RapidIdentity IdP Configuration
The Identity Provider Configuration page contains various URL sites, links to download metadata and certificate information, the certificate fingerprint, and an option to ensure consistent client address. This page provides administrators with their Registered Identity Provider information for user authentication in web applications.
Expand Identity Providers from the Left Menu Items, and click IDP Configuration.
 |
The current Identity Provider Configuration will be displayed in the workspace.

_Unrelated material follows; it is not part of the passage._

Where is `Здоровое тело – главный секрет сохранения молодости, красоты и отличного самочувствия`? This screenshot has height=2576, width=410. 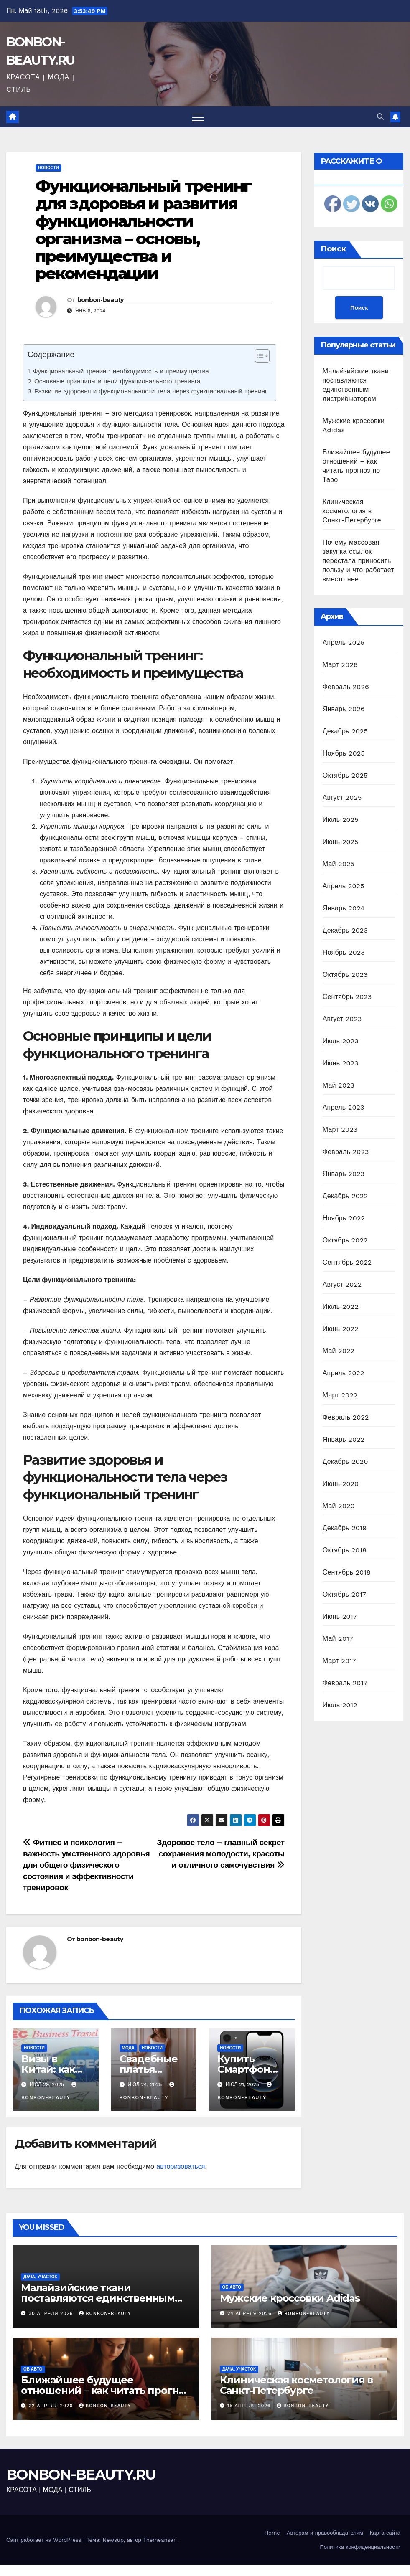 Здоровое тело – главный секрет сохранения молодости, красоты и отличного самочувствия is located at coordinates (221, 1854).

For details, refer to the below table.
Field | Description |
|---|---|
Entity ID | The SAML EntityID of the Identity Provider |
Base URL | The base URL to the IdP |
Logout URL | The IdP's logout URL |
Live Metadata URL | The URL to view the metadata associated with the provider which allows the remote vendor to access the metadata at any time. |
Metadata | Click to download the registered metadata for the Identity Provider to save as an XML file. |
Signing Certificate .PEM File | Click to download the (.PEM) encryption certificate used by the Identity Provider. |
Signing Certificate .CER File | Click to download the (.CER) signing certificate used by the Identity Provider. |
Certificate Fingerprint | The SHA1 fingerprint of the IdP's signing and encryption certificate |
Ensure Consistent Client Address Checkbox | When this box is checked, the client address is maintained across clustering and is bound to a particular client IP address and is only considered valid when used from that same IP address. This box should remain un-checked if the IdP is behind a load-balancer whose own IP address can change over time (e.g. AWS ELB). The box should be unchecked when users are required to re-authenticate and when an error message occurs stating that a cookie was sent from one address but issued to another address. Sample error message: [WARN] 2015-09-10 09:24:22.597 RapidIdentity Federation - Client sent a cookie from address xxx.xxx.xxx.xxx but the cookie was issued to address xxx.xxx.xxx.xxx |
The Delete Configuration function should be used only if there is an issue with the IdP configuration, such as a mismatch of IP address or a change to the DNS name, as the IdP configuration will be deleted and must be reconfigured completely.
Caution
Deleting an IdP configuration will also result in deleting all SAML Relying Party configurations and will require reconfiguration of the IdP, Relying Parties, and all federated Service Providers.